NYPD checkpoints, hundreds of police officers, helicopters flyovers and a time change didn’t stop the kick-off to carnival, which traditionally takes place before dawn.

This year, the city moved the official J'Ouvert parade to 6 a.m. as part of security changes made following several fatal shootings on or near the route in the past three years.

Attendees and participants in the J’Ouvert parade went through pat-downs and metal detectors to get into the event this year, and no bags, alcohol or weapons were allowed.

The new restrictions seemed to keep the route — usually packed with thousands of people before the sun comes up — clear of attendees for much of the early morning; police far outnumbered revelers until daybreak.

But the parade picked up soon after 6 a.m., with drummers, steel pan bands, horns and lots of costumes, paint and colorful baby powder.

Joann McIntyre of East Flatbush was part of the 51st Street J’Ouvert Band float in the parade, which had to go through two checkpoints to get to the start of the procession.
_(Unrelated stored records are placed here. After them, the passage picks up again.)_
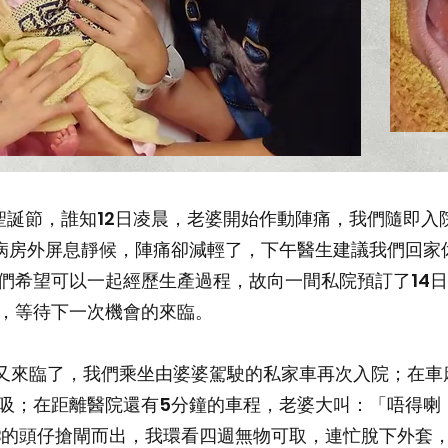
日聖誕節，誰知12日凌晨，老婆開始作動陣痛，我們隨即
日子；在病房外屏息靜候，陣痛卻減輕了，下午醫生建議我們回
們希望可以一起經歷生產過程，故向一間私院預訂了14
，等待下一次機會的來臨。
又來臨了，我們乘坐由婆婆駕駛的私家車再次入院；在車
吸；在距離醫院還有5分鐘的車程，老婆大叫：「唔得喇
B的頭仔搶閘而出，我環看四週無物可取，連忙脫下外套，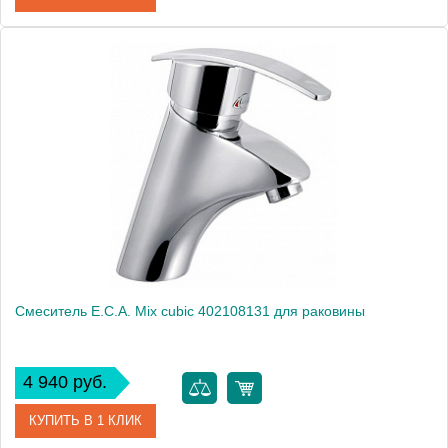
Артикул
102108391
Модель
Mix 2000 102108391
Производитель
E.C.A.
Монтаж
на раковину
Смеситель E.C.A. Mix cubic 402108131 для раковины
4 940 руб.
КУПИТЬ В 1 КЛИК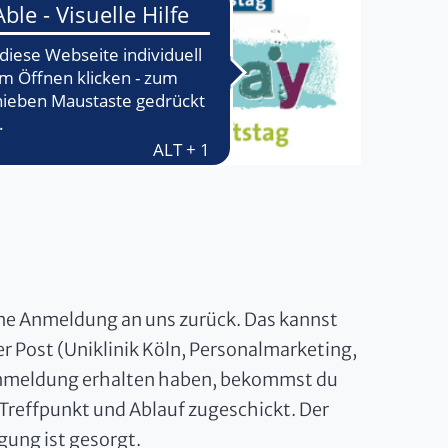
ene Anmeldung an uns zurück. Das kannst
er Post (Uniklinik Köln, Personalmarketing,
 Anmeldung erhalten haben, bekommst du
Treffpunkt und Ablauf zugeschickt. Der
gung ist gesorgt.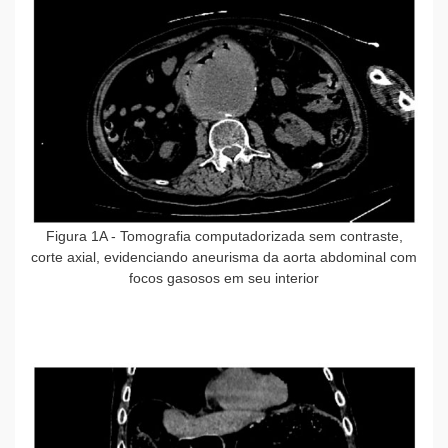
Figura 1A
- Tomografia computadorizada sem contraste,
corte axial, evidenciando aneurisma da aorta abdominal com
focos gasosos em seu interior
But McIntyre, who is from Grenada, understood the need for security, even if it was a nuisance.

“I don’t like the fact that it’s come to this, but if people are going to be safe, let it happen,” she said.

Andy Saunders, dressed in an elaborate white costume as part the J’Ouvert group Phagwah Kritical Mas, said he thought the scanning at the checkpoints was “ridiculous,” but said the “spirit of the people is not defeated.”

“Next year, if these same rules still exist, more people will come out because they’ll see that we are still here,” he said.